CAPE CANAVERAL, Fla., June 25 (Reuters) - Privately owned OneWeb, which plans to sell Internet services via satellite, signed contracts with launch service providers Virgin Galactic and Arianespace SA for 60 flights, OneWeb said on Thursday.
OneWeb, based in Britain’s Channel Islands, also said it has raised $500 million from a consortium of companies, including Europe’s Airbus Group, which will design and build 900 satellites for the project.
OneWeb plans to put a network of 648 small satellites, each weighing less than 331 pounds (150 kilograms), into orbit to provide global broadband and mobile telephone services. Some of the satellites will be kept on the ground as spares. OneWeb expects to begin launching its satellites in 2017.
The project will cost between $1.5 billion and $2 billion, OneWeb founder and Chief Executive Officer Greg Wyler said.
Startup Virgin Galactic, a U.S.-based company owned by Richard Branson’s Virgin Group, will make 39 flights for OneWeb, with options for another 100 missions, Virgin Galactic CEO George Whitesides said.
The company expects to be able to fly up to three of OneWeb’s satellites at a time on its small LauncherOne air-launched rocket, Whitesides said.
LauncherOne is carried into the atmosphere aboard a jet aircraft called WhiteKnightTwo. The rocket drops from the airplane at an altitude of about 50,000 feet (15,240 meters) so its motor can ignite and carry its cargo into space.
The satellites are released into orbit and the rocket eventually falls into the atmosphere and burns up. The plane returns to the runway.

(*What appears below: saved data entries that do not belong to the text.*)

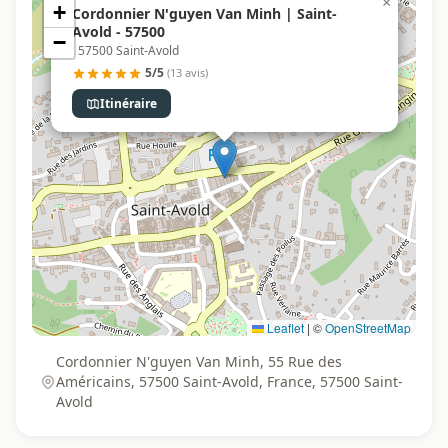
×
+
Cordonnier N'guyen Van Minh | Saint-
Avold - 57500
−
, 57500 Saint-Avold
5/5
(13 avis)
Itinéraire
Leaflet
|
©
OpenStreetMap
Cordonnier N'guyen Van Minh, 55 Rue des
Américains, 57500 Saint-Avold, France, 57500 Saint-
Avold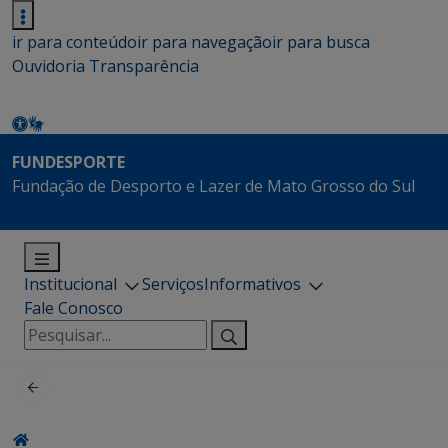
ir para conteúdo
ir para navegação
ir para busca
Ouvidoria
Transparência
FUNDESPORTE
Fundação de Desporto e Lazer de Mato Grosso do Sul
Institucional
Serviços
Informativos
Fale Conosco
Pesquisar
por: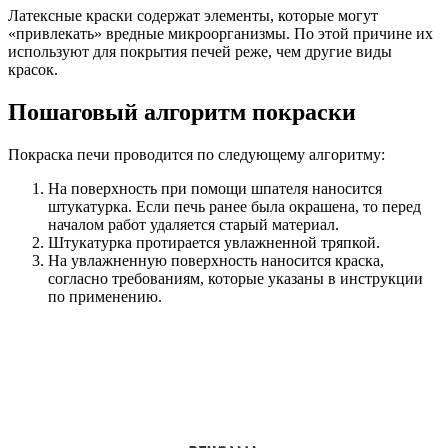
Латексные краски содержат элементы, которые могут
«привлекать» вредные микроорганизмы. По этой причине их
используют для покрытия печей реже, чем другие виды
красок.
Пошаговый алгоритм покраски
Покраска печи проводится по следующему алгоритму:
На поверхность при помощи шпателя наносится
штукатурка. Если печь ранее была окрашена, то перед
началом работ удаляется старый материал.
Штукатурка протирается увлажненной тряпкой.
На увлажненную поверхность наносится краска,
согласно требованиям, которые указаны в инструкции
по применению.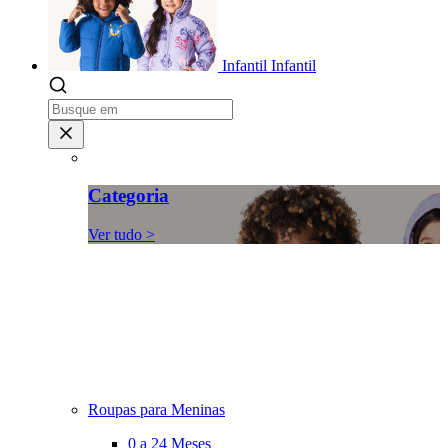
Infantil
Infantil
Categoria
Ver tudo >
Roupas para Meninas
0 a 24 Meses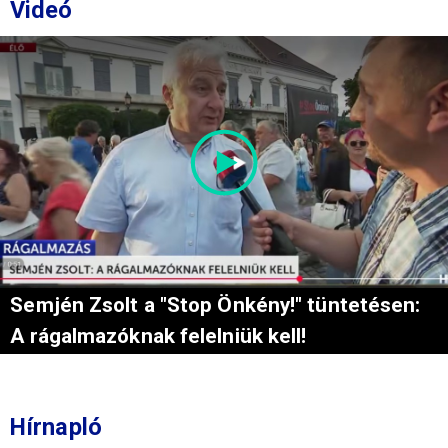
Videó
Semjén Zsolt a "Stop Önkény!" tüntetésen:
A rágalmazóknak felelniük kell!
Hírnapló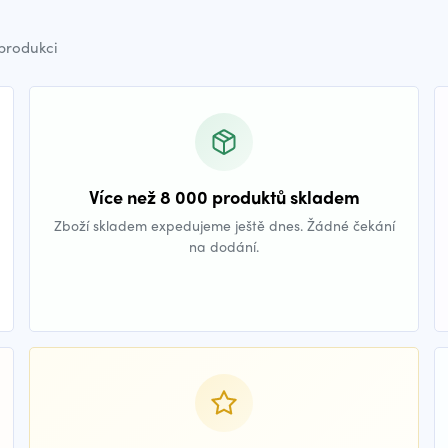
 produkci
Více než 8 000 produktů skladem
Zboží skladem expedujeme ještě dnes. Žádné čekání
na dodání.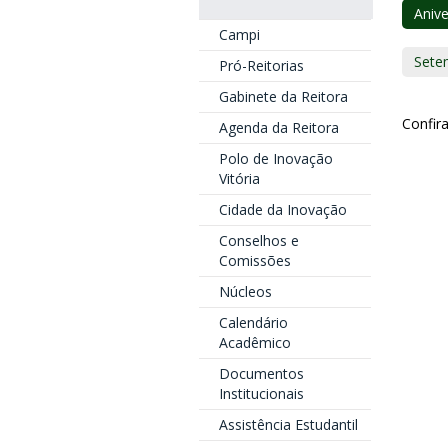
Anive
Campi
Sete
Pró-Reitorias
Gabinete da Reitora
Confira
Agenda da Reitora
Polo de Inovação
Vitória
Cidade da Inovação
Conselhos e
Comissões
Núcleos
Calendário
Acadêmico
Documentos
Institucionais
Assistência Estudantil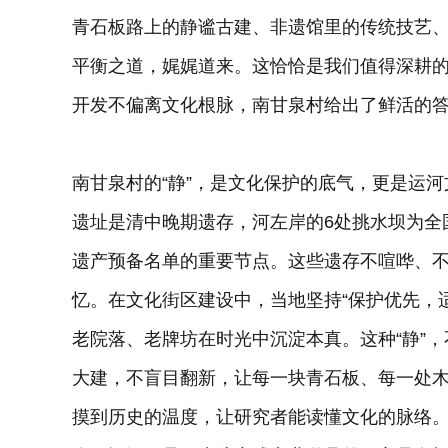
青石板路上的静谧古建、非遗馆里的传统技艺
平衡之道，娓娓道来。这恰恰是我们值得深耕
开发不偏离文化根脉，南甘泉村给出了鲜活的
南甘泉村的“静”，是文化保护的底气，更是运
遗址是清中晚期遗存，河左岸的6处挑水坝为全
遗产预备名单的重要节点。这些遗存不喧哗、不
忆。在文化街区建设中，当地坚持“保护优先，
老院落、老牌坊在时光中沉淀本真。这种“静”
大建，不盲目翻新，让每一块青石板、每一处
摸到历史的温度，让研究者能读懂文化的脉络。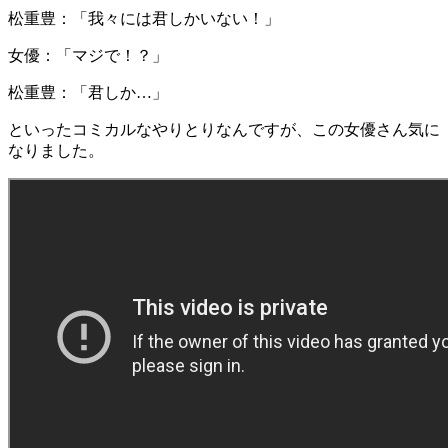
松重豊：「我々には君しかいない！」
女優：「マジで！？」
松重豊：「君しか…」
といったコミカルなやりとりなんですが、この女優さん気に
なりました。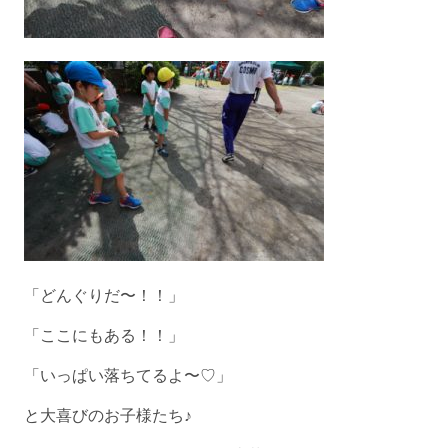
「どんぐりだ〜！！」
「ここにもある！！」
「いっぱい落ちてるよ〜♡」
と大喜びのお子様たち♪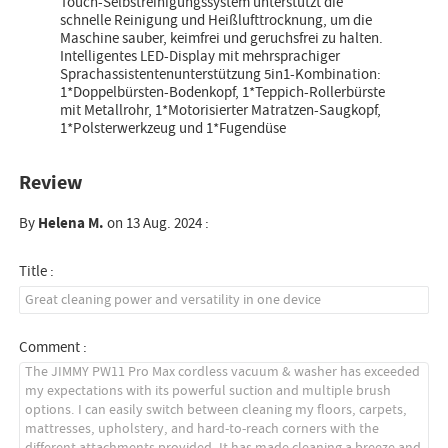
Touch-Selbstreinigungssystem unterstützt die
schnelle Reinigung und Heißlufttrocknung, um die
Maschine sauber, keimfrei und geruchsfrei zu halten.
Intelligentes LED-Display mit mehrsprachiger
Sprachassistentenunterstützung 5in1-Kombination:
1*Doppelbürsten-Bodenkopf, 1*Teppich-Rollerbürste
mit Metallrohr, 1*Motorisierter Matratzen-Saugkopf,
1*Polsterwerkzeug und 1*Fugendüse
Review
By
Helena M.
on 13 Aug. 2024 :
Title :
Comment :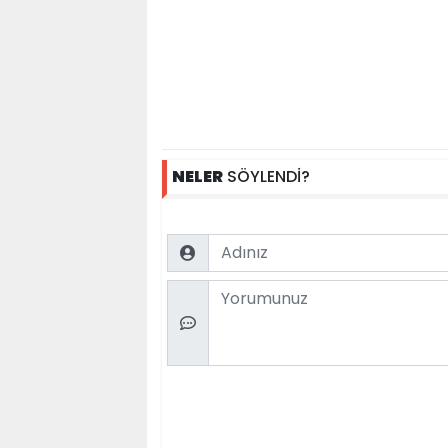
NELER
SÖYLENDİ?
Name
Comment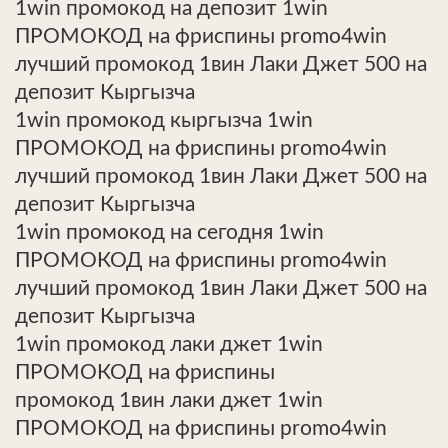
1win промокод на депозит 1win
ПРОМОКОД на фриспины promo4win
лучший промокод 1вин Лаки Джет 500 на
депозит Кыргызча
1win промокод кыргызча 1win
ПРОМОКОД на фриспины promo4win
лучший промокод 1вин Лаки Джет 500 на
депозит Кыргызча
1win промокод на сегодня 1win
ПРОМОКОД на фриспины promo4win
лучший промокод 1вин Лаки Джет 500 на
депозит Кыргызча
1win промокод лаки джет 1win
ПРОМОКОД на фриспины
промокод 1вин лаки джет 1win
ПРОМОКОД на фриспины promo4win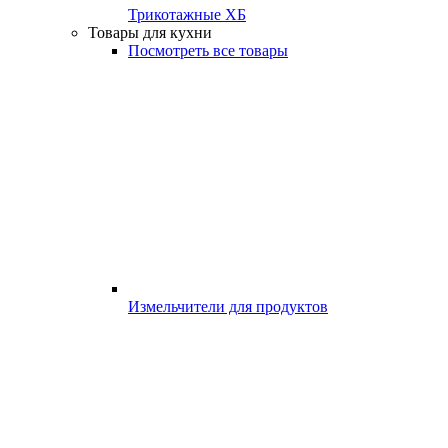
Трикотажные ХБ
Товары для кухни
Посмотреть все товары
Измельчители для продуктов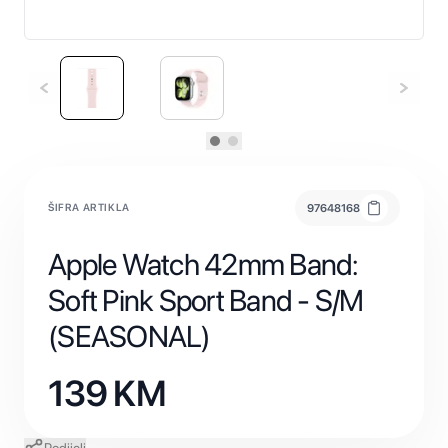
ŠIFRA ARTIKLA
97648168
Apple Watch 42mm Band:
Soft Pink Sport Band - S/M
(SEASONAL)
139
KM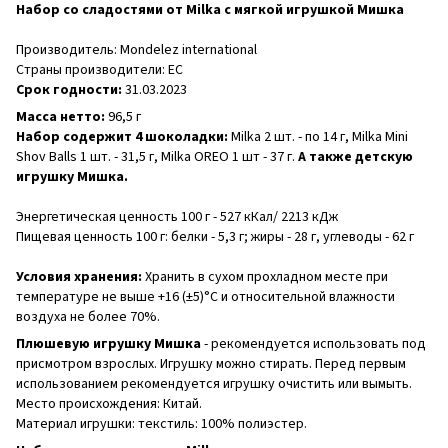
Набор со сладостями от Milka с мягкой игрушкой Мишка
Производитель: Mondelez international
Страны производители: ЕС
Срок годности:
31.03.2023
Масса нетто:
96,5 г
Набор содержит 4 шоколадки:
Milka 2 шт. - по 14 г, Milka Mini
Shov Balls 1 шт. - 31,5 г, Milka OREO 1 шт - 37 г.
А также детскую
игрушку Мишка.
Энергетическая ценность 100 г - 527 кКал/ 2213 кДж
Пищевая ценность 100 г: белки - 5,3 г; жиры - 28 г, углеводы - 62 г
Условия хранения:
Хранить в сухом прохладном месте при
температуре не выше +16 (±5)°C и относительной влажности
воздуха не более 70%.
Плюшевую игрушку Мишка
- рекомендуется использовать под
присмотром взрослых. Игрушку можно стирать. Перед первым
использованием рекомендуется игрушку очистить или вымыть.
Место происхождения: Китай.
Материал игрушки: текстиль: 100% полиэстер.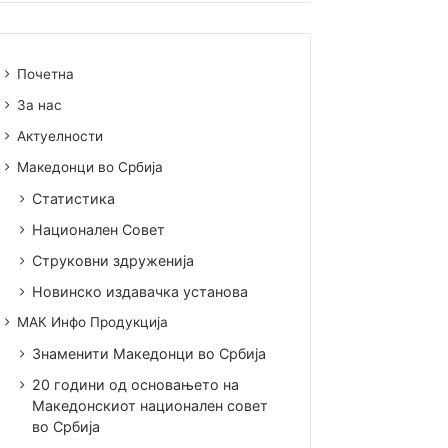
Почетна
За нас
Актуелности
Македонци во Србија
Статистика
Национален Совет
Струковни здруженија
Новинско издавачка установа
МАК Инфо Продукција
Знаменити Македонци во Србија
20 години од основањето на
Македонскиот национален совет
во Србија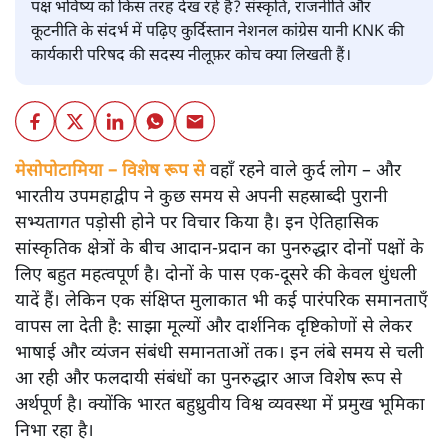
पक्ष भविष्य को किस तरह देख रहे हैं? संस्कृति, राजनीति और
कूटनीति के संदर्भ में पढ़िए कुर्दिस्तान नेशनल कांग्रेस यानी KNK की
कार्यकारी परिषद की सदस्य नीलूफ़र कोच क्या लिखती हैं।
मेसोपोटामिया – विशेष रूप से
वहाँ रहने वाले कुर्द लोग – और
भारतीय उपमहाद्वीप ने कुछ समय से अपनी सहस्राब्दी पुरानी
सभ्यतागत पड़ोसी होने पर विचार किया है। इन ऐतिहासिक
सांस्कृतिक क्षेत्रों के बीच आदान-प्रदान का पुनरुद्धार दोनों पक्षों के
लिए बहुत महत्वपूर्ण है। दोनों के पास एक-दूसरे की केवल धुंधली
यादें हैं। लेकिन एक संक्षिप्त मुलाकात भी कई पारंपरिक समानताएँ
वापस ला देती है: साझा मूल्यों और दार्शनिक दृष्टिकोणों से लेकर
भाषाई और व्यंजन संबंधी समानताओं तक। इन लंबे समय से चली
आ रही और फलदायी संबंधों का पुनरुद्धार आज विशेष रूप से
अर्थपूर्ण है। क्योंकि भारत बहुध्रुवीय विश्व व्यवस्था में प्रमुख भूमिका
निभा रहा है।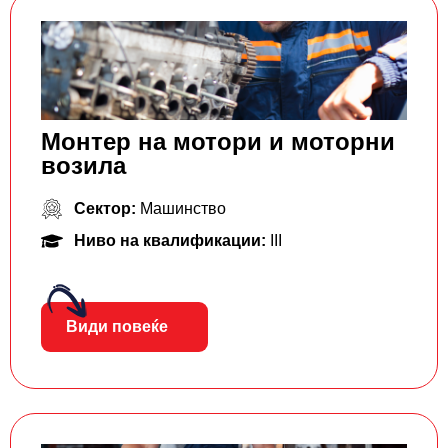
Монтер на мотори и моторни
возила
Сектор:
Машинство
Ниво на квалификации:
III
Види повеќе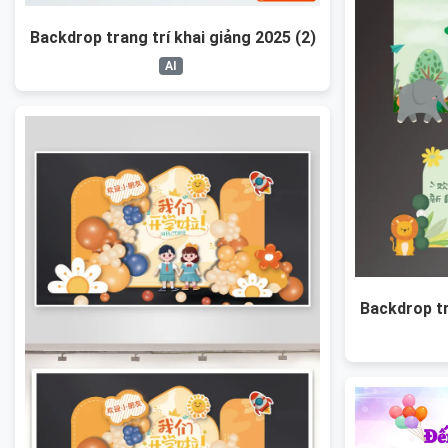
Backdrop trang trí khai giảng 2025 (2)
AI
Backdrop tr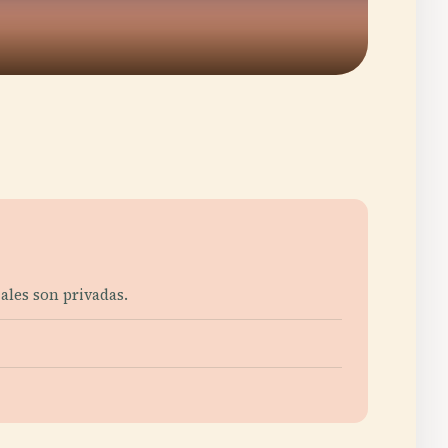
iales son privadas.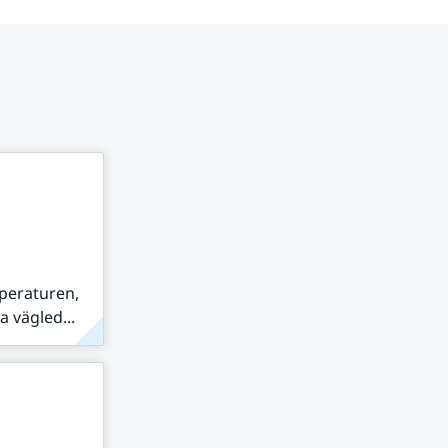
peraturen,
 vägled...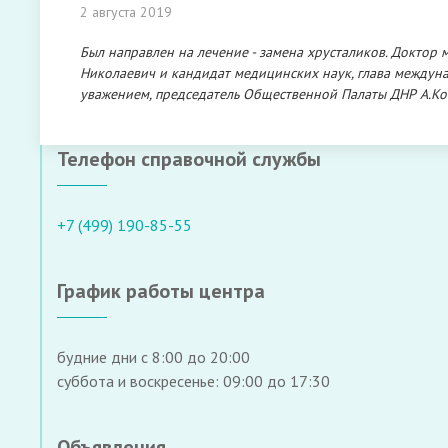
2 августа 2019
Был направлен на лечение - замена хрусталиков. Доктор
Николаевич и кандидат медицинских наук, глава междуна
уважением, председатель Общественной Палаты ДНР А.К
Телефон справочной службы
+7 (499) 190-85-55
График работы центра
будние дни с 8:00 до 20:00
суббота и воскресенье: 09:00 до 17:30
Объявления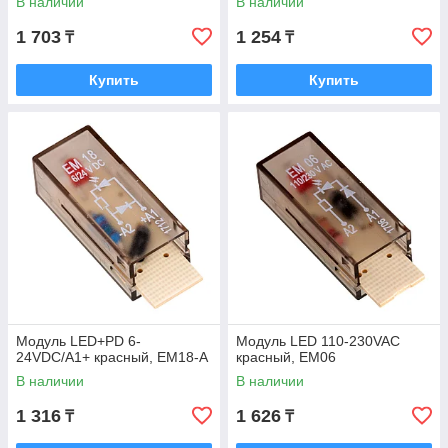
В наличии
В наличии
1 703
1 254
₸
₸
Купить
Купить
Модуль LED+PD 6-
Модуль LED 110-230VAC
24VDC/A1+ красный, EM18-A
красный, EM06
В наличии
В наличии
1 316
1 626
₸
₸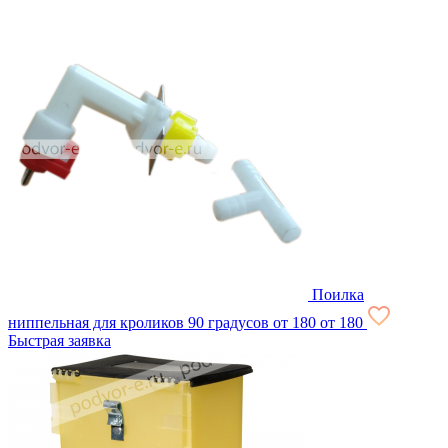
Поилка
ниппельная для кроликов 90 градусов
от 180
от 180
Быстрая заявка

Terms of the contract were not disclosed. Virgin has said LauncherOne will cost less than $10 million per flight. For OneWeb’s flights, WhiteKnightTwo will take off from California’s Mojave Air and Space Port.
Virgin Galactic also is developing a passenger spaceship called SpaceShipTwo. Test flights are expected to resume late this year following a fatal accident in October.
OneWeb also signed contracts with Arianespace, the European multinational founded in 1980, for 21 Soyuz missions launching from the European Space Agency’s French Guiana spaceport. Soyuz, a medium-lift Russian-made rocket, can carry up to 36 OneWeb satellites at a time.
Other investors in OneWeb include Indian billionaire Sunil Mittal-backed Bharti Enterprises; Hughes Network Systems, a subsidiary of EchoStar Corp ; Intelsat SA ; chipmaker Qualcomm Inc ; Coca-Cola Co ; Virgin Group; and Totalplay, owned by Mexico’s Grupo Salinas.